Suppose we had measured 8 females and their heights (in inches), sorted from smallest to largest are:

59 60 62 64 66 67 69 70

Since there are an even number of data values, the median is \(\frac{64+66}{2}\) = 65

To find the first quartile, we find the median of the bottom half: 59 60 62 64. So Q1 = \(\frac{60+62}{2}\) = 61.

The find the third quartile, we find the median of the top half: 66 67 69 70. So Q3 = \(\frac{67+69}{2}\) = 68

The 5-number summary combines the first and third quartile with the minimum, median, and maximum values.

The five number summary takes this form:

Minimum, \(Q_1\), Median, \(Q_3\), Maximum

For the 9 female sample, the minimum is 59, and the maximum is 72. The 5 number summary is: 59, 61, 66, 69.5, 72.

For the 8 female sample, the minimum is 59, and the maximum is 70, so the 5 number summary would be: 59, 61, 65, 68, 70.

The total cost of textbooks for the term was collected from 36 students. Find the 5 number summary of this data.

$140 $160 $160 $165 $180 $220 $235 $240 $250 $260 $280 $285

$285 $285 $290 $300 $300 $305 $310 $310 $315 $315 $320 $320

$330 $340 $345 $350 $355 $360 $360 $380 $395 $420 $460 $460

**Answer**-
The data is already in order, so we don’t need to sort it first.

The minimum value is $140 and the maximum is $460.

There are 36 data values so \(n=36 . n / 2=18,\) which is a whole number, so the median is the mean of the \(18^{\text {th }}\) and \(19^{\text {th }}\) data values, \(\$ 305\) and \(\$ 310\). The median is \(\$ 307.50\)

To find the first quartile, we find the median of the lower half:

$140 $160 $160 $165 $180 $220 $235 $240 $250 $260 $280 $285 $285 $285 $290 $300 $300 $305

Q1 = \(\frac{$250+$260}{2}\) = $255

To find the third quartile, we find the median of the upper half:

$310 $310 $315 $315 $320 $320 $330 $340 $345 $350 $355 $360 $360 $380 $395 $420 $460 $460

Q3 = \(\frac{$345+$350}{2}\) = $347.50

The 5 number summary of this data is: $140, $255, $307.50, $347.50, $460

Also, since we have the quartiles, we can talk about how much spread there is between the 1st and 3rd quartiles. This is known as the interquartile range.

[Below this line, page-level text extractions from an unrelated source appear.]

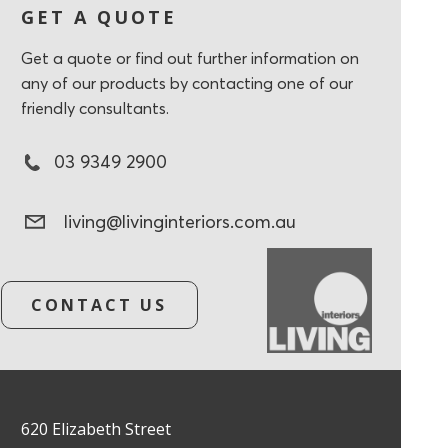
GET A QUOTE
Get a quote or find out further information on
any of our products by contacting one of our
friendly consultants.
03 9349 2900
living@livinginteriors.com.au
CONTACT US
620 Elizabeth Street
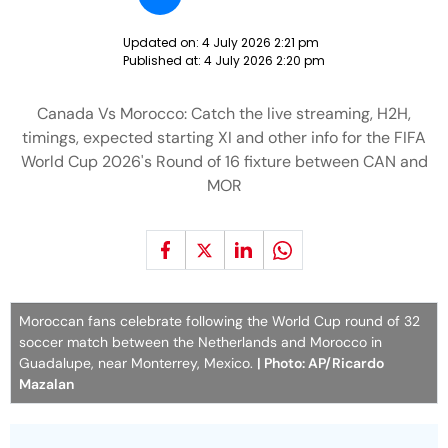
Updated on:
4 July 2026 2:21 pm
Published at:
4 July 2026 2:20 pm
Canada Vs Morocco: Catch the live streaming, H2H,
timings, expected starting XI and other info for the FIFA
World Cup 2026's Round of 16 fixture between CAN and
MOR
Moroccan fans celebrate following the World Cup round of 32
soccer match between the Netherlands and Morocco in
Guadalupe, near Monterrey, Mexico.
| Photo: AP/Ricardo
Mazalan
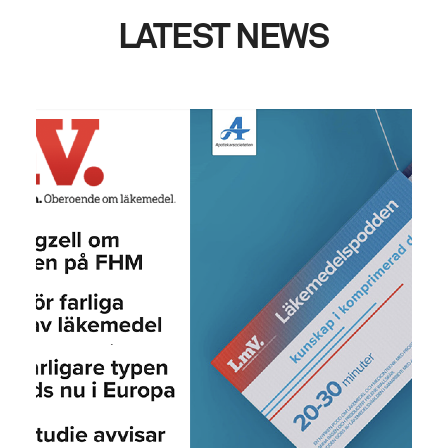
LATEST
NEWS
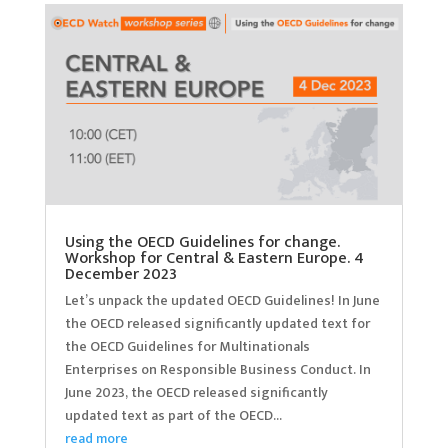
Using the OECD Guidelines for change.
Workshop for Central & Eastern Europe. 4
December 2023
Let’s unpack the updated OECD Guidelines! In June
the OECD released significantly updated text for
the OECD Guidelines for Multinationals
Enterprises on Responsible Business Conduct. In
June 2023, the OECD released significantly
updated text as part of the OECD...
read more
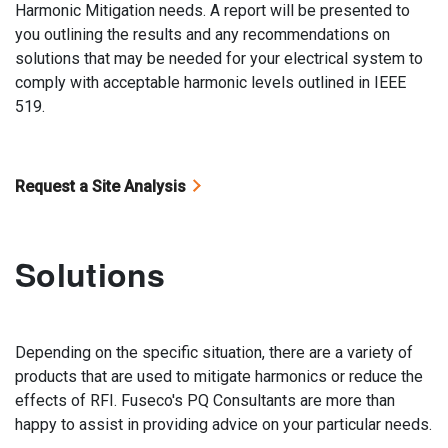
Harmonic Mitigation needs. A report will be presented to
you outlining the results and any recommendations on
solutions that may be needed for your electrical system to
comply with acceptable harmonic levels outlined in IEEE
519.
Request a Site Analysis
Solutions
Depending on the specific situation, there are a variety of
products that are used to mitigate harmonics or reduce the
effects of RFI. Fuseco's PQ Consultants are more than
happy to assist in providing advice on your particular needs.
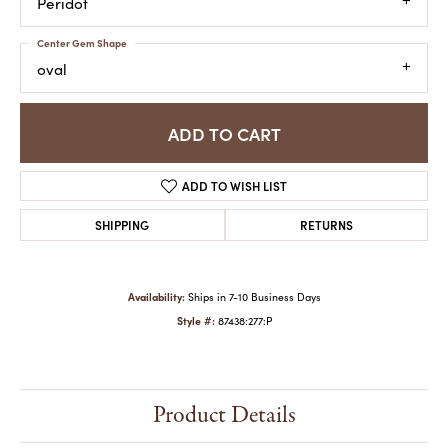
Peridot
Center Gem Shape
oval
ADD TO CART
ADD TO WISH LIST
SHIPPING
RETURNS
Availability:
Ships in 7-10 Business Days
Style #:
87438:277:P
Product Details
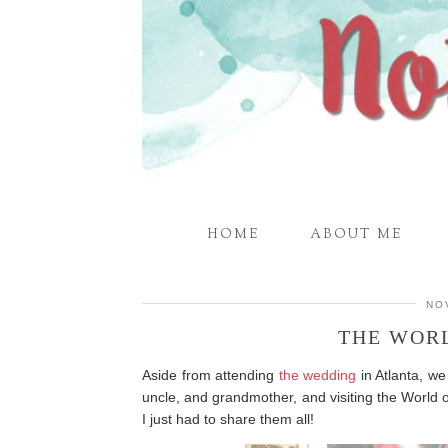
HOME
ABOUT ME
NO
THE WOR
Aside from attending
the wedding
in Atlanta, we
uncle, and grandmother, and visiting the World o
I just had to share them all!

The Interquartile Range of (IQR) = \(Q_3\) - \(Q_1\)

For visualizing data, there is a graphical representation of a 5-number summary called a **box plot**, or box and whisker graph.

A **box plot** is a graphical representation of a five-number summary.

A box plot is created by first setting a scale (number line) as a guideline for the box plot. Then, draw a rectangle that spans from Q1 to Q3 above the number line. Mark the median with a vertical line through the rectangle. Next, draw dots for the minimum and maximum points to the sides of the rectangle. Finally, draw lines from the sides of the rectangle out to the dots.

The box plot below is based on the household income data with 5 number summary:

15, 27.5, 35, 40, 50

Box plots are particularly useful for comparing data from two populations.

The box plot of service times for two fast-food restaurants is shown below.

While store 2 had a slightly shorter median service time (2.1 minutes vs. 2.3 minutes), store 2 is less consistent, with a wider spread of the data.

At store 1, 75% of customers were served within 2.9 minutes, while at store 2, 75% of customers were served within 5.7 minutes.

Which store should you go to in a hurry? That depends upon your opinions about luck – 25% of customers at store 2 had to wait between 5.7 and 9.6 minutes.